- [How to complete this task] Could you copy every line in the listing below that has the word "selector"?
--------------------------------
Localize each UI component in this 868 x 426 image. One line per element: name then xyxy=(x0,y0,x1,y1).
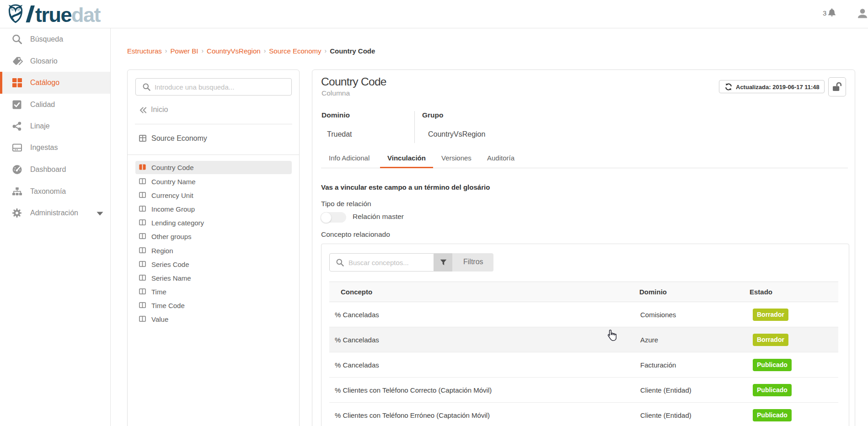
svg-text:truedat: truedat xyxy=(35,3,101,26)
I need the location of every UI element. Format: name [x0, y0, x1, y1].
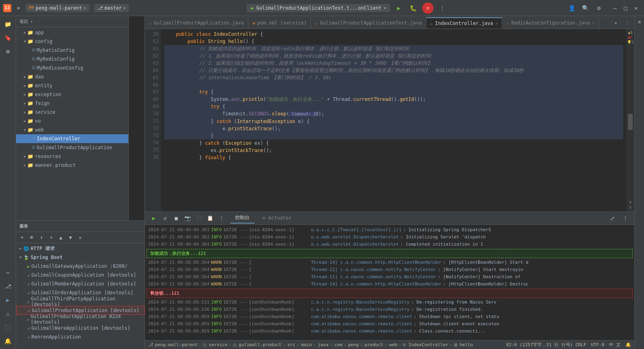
- terminal-icon-btn[interactable]: ⬛: [2, 321, 14, 334]
- more-options-button[interactable]: ⋮: [437, 2, 448, 14]
- tab-close-4[interactable]: ✕: [495, 21, 498, 26]
- code-line-61: // 加锁成功后的超时时间，就发送给redis执行脚本，进行占锁，默认超时就是 …: [164, 45, 623, 52]
- tree-item-MyRedisConfig[interactable]: © MyRedisConfig: [16, 55, 128, 64]
- service-category-spring-boot[interactable]: ▼ 🍃 Spring Boot: [16, 253, 144, 262]
- log-class-12: com.alibaba.nacos.common.remote.client: [311, 314, 412, 320]
- code-editor[interactable]: 20 53 61 62 63 64 65 66 67 68 69 70 71 7…: [145, 29, 634, 211]
- search-button[interactable]: 🔍: [580, 2, 591, 14]
- services-down-btn[interactable]: ▼: [66, 233, 75, 242]
- minimize-button[interactable]: —: [610, 3, 620, 13]
- tab-GulimallProductApplication[interactable]: ☕ GulimallProductApplication.java: [145, 17, 248, 29]
- collapse-icon[interactable]: ∨: [629, 205, 632, 210]
- maven-icon-btn[interactable]: m: [636, 18, 644, 26]
- console-settings-btn[interactable]: ⋮: [620, 213, 631, 224]
- service-category-http[interactable]: ▶ 🌐 HTTP 请求: [16, 244, 144, 253]
- log-pid-11: 16728 ---: [223, 306, 248, 313]
- tree-item-vo[interactable]: ▶ 📁 vo: [16, 117, 128, 125]
- git-icon-btn[interactable]: ⎇: [2, 280, 14, 293]
- tree-item-dao[interactable]: ▶ 📁 dao: [16, 72, 128, 81]
- bookmarks-icon-btn[interactable]: 🔖: [2, 31, 14, 44]
- tab-more-btn[interactable]: ⋮: [621, 17, 633, 29]
- console-pin-btn[interactable]: 📋: [204, 213, 216, 224]
- status-project[interactable]: peng-mall-parent: [155, 342, 198, 347]
- tree-item-exception[interactable]: ▶ 📁 exception: [16, 90, 128, 99]
- debug-button[interactable]: 🐛: [408, 2, 419, 14]
- status-src[interactable]: src: [287, 342, 295, 347]
- service-item-thirdparty[interactable]: ↺ GulimallThirdPartyApplication [devtool…: [16, 297, 144, 306]
- console-refresh-btn[interactable]: ↺: [159, 213, 171, 224]
- console-expand-btn[interactable]: ⤢: [607, 213, 618, 224]
- console-clear-btn[interactable]: ⬛: [193, 213, 204, 224]
- hamburger-menu[interactable]: ≡: [14, 4, 22, 12]
- tree-item-MyRedissonConfig[interactable]: © MyRedissonConfig: [16, 64, 128, 72]
- tab-RedisAutoConfiguration[interactable]: ☕ RedisAutoConfiguration.java ✕: [502, 17, 599, 29]
- status-service[interactable]: □ service: [204, 342, 228, 347]
- branch-selector[interactable]: ⎇ master ▾: [94, 4, 129, 12]
- thirdparty-label: GulimallThirdPartyApplication [devtools]: [31, 296, 141, 307]
- service-item-ware[interactable]: ↺ GulimallWareApplication [devtools]: [16, 324, 144, 333]
- status-controller[interactable]: © IndexController: [403, 342, 449, 347]
- tree-item-web[interactable]: ▼ 📁 web: [16, 125, 128, 134]
- java-icon-GulimallProductApplication: ©: [32, 145, 35, 150]
- log-ts-5: 2024-07-21 00:50:08.564: [148, 259, 209, 266]
- tab-overflow-btn[interactable]: ▾: [610, 17, 621, 29]
- tree-item-MybatisConfig[interactable]: © MybatisConfig: [16, 46, 128, 55]
- project-icon-btn[interactable]: 📁: [2, 18, 14, 31]
- tree-item-config[interactable]: ▼ 📁 config: [16, 37, 128, 46]
- status-method[interactable]: @ hello: [454, 342, 473, 347]
- services-eye-btn[interactable]: 👁: [27, 233, 36, 242]
- service-item-product2[interactable]: ↺ GulimallProductApplication 8224 [devto…: [16, 315, 144, 324]
- status-main[interactable]: main: [301, 342, 312, 347]
- console-snapshot-btn[interactable]: 📷: [182, 213, 193, 224]
- status-web[interactable]: web: [389, 342, 397, 347]
- services-group-btn[interactable]: ⬆: [37, 233, 46, 242]
- status-module[interactable]: □ gulimall-product: [233, 342, 281, 347]
- tree-item-app[interactable]: ▶ 📁 app: [16, 28, 128, 37]
- tree-item-manner-product[interactable]: ▶ 📁 manner.product: [16, 161, 128, 170]
- services-sort-btn[interactable]: ⬇: [47, 233, 56, 242]
- services-add-btn[interactable]: +: [18, 233, 27, 242]
- tree-item-entity[interactable]: ▶ 📁 entity: [16, 81, 128, 90]
- run-services-icon-btn[interactable]: ▶: [2, 294, 14, 306]
- console-tab-kongtaili[interactable]: 控制台: [230, 213, 254, 224]
- run-configuration[interactable]: ▶ GulimallProductApplicationTest.t...onC…: [247, 4, 390, 12]
- project-selector[interactable]: PP peng-mall-parent ▾: [25, 4, 89, 12]
- run-button[interactable]: ▶: [393, 2, 405, 14]
- tab-close-5[interactable]: ✕: [592, 21, 594, 25]
- service-item-member[interactable]: ↺ GulimallMemberApplication [devtools]: [16, 279, 144, 288]
- status-peng[interactable]: peng: [348, 342, 359, 347]
- tab-pom[interactable]: m pom.xml (service): [248, 17, 311, 29]
- expand-icon[interactable]: ∧: [629, 199, 632, 205]
- tree-item-feign[interactable]: ▶ 📁 feign: [16, 99, 128, 108]
- structure-icon-btn[interactable]: ⊞: [2, 45, 14, 58]
- console-more-btn[interactable]: ⋮: [216, 213, 227, 224]
- status-java[interactable]: java: [318, 342, 328, 347]
- settings-button[interactable]: ⚙: [593, 2, 605, 14]
- service-item-coupon[interactable]: ↺ GulimallCouponApplication [devtools]: [16, 271, 144, 279]
- tree-item-GulimallProductApplication[interactable]: © GulimallProductApplication: [16, 143, 128, 152]
- service-item-renren[interactable]: ↺ RenrenApplication: [16, 333, 144, 341]
- tab-IndexController[interactable]: ☕ IndexController.java ✕: [426, 17, 503, 29]
- console-tab-actuator[interactable]: ⊙ Actuator: [258, 214, 296, 223]
- status-com[interactable]: com: [334, 342, 342, 347]
- close-button[interactable]: ✕: [631, 3, 641, 13]
- notifications-icon-btn[interactable]: 🔔: [2, 335, 14, 347]
- hint-badge: 💡2: [627, 40, 634, 44]
- services-up-btn[interactable]: ▲: [56, 233, 65, 242]
- maximize-button[interactable]: □: [621, 3, 630, 13]
- stop-button[interactable]: ■: [422, 2, 433, 14]
- problems-icon-btn[interactable]: ⚠: [2, 307, 14, 320]
- user-button[interactable]: 👤: [566, 2, 577, 14]
- project-tree-dropdown[interactable]: ▾: [31, 20, 33, 24]
- editor-scrollbar-thumb[interactable]: [628, 114, 633, 130]
- console-stop-btn[interactable]: ■: [171, 213, 182, 224]
- console-run-btn[interactable]: ▶: [148, 213, 159, 224]
- status-product[interactable]: product: [365, 342, 383, 347]
- more-tools-icon-btn[interactable]: ⋯: [2, 266, 14, 279]
- service-item-gateway[interactable]: ▶ GulimallGatewayApplication :8200/: [16, 262, 144, 271]
- tab-GulimallProductApplicationTest[interactable]: ☕ GulimallProductApplicationTest.java: [311, 17, 426, 29]
- tree-item-service[interactable]: ▶ 📁 service: [16, 108, 128, 117]
- tree-item-resources[interactable]: ▶ 📁 resources: [16, 152, 128, 161]
- tree-item-IndexController[interactable]: © IndexController: [16, 134, 128, 143]
- services-remove-btn[interactable]: ✕: [76, 233, 85, 242]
--------------------------------
- [Answer below]
- branch-selector[interactable]: ⎇ master ▾: [94, 4, 129, 12]
- project-selector[interactable]: PP peng-mall-parent ▾: [25, 4, 89, 12]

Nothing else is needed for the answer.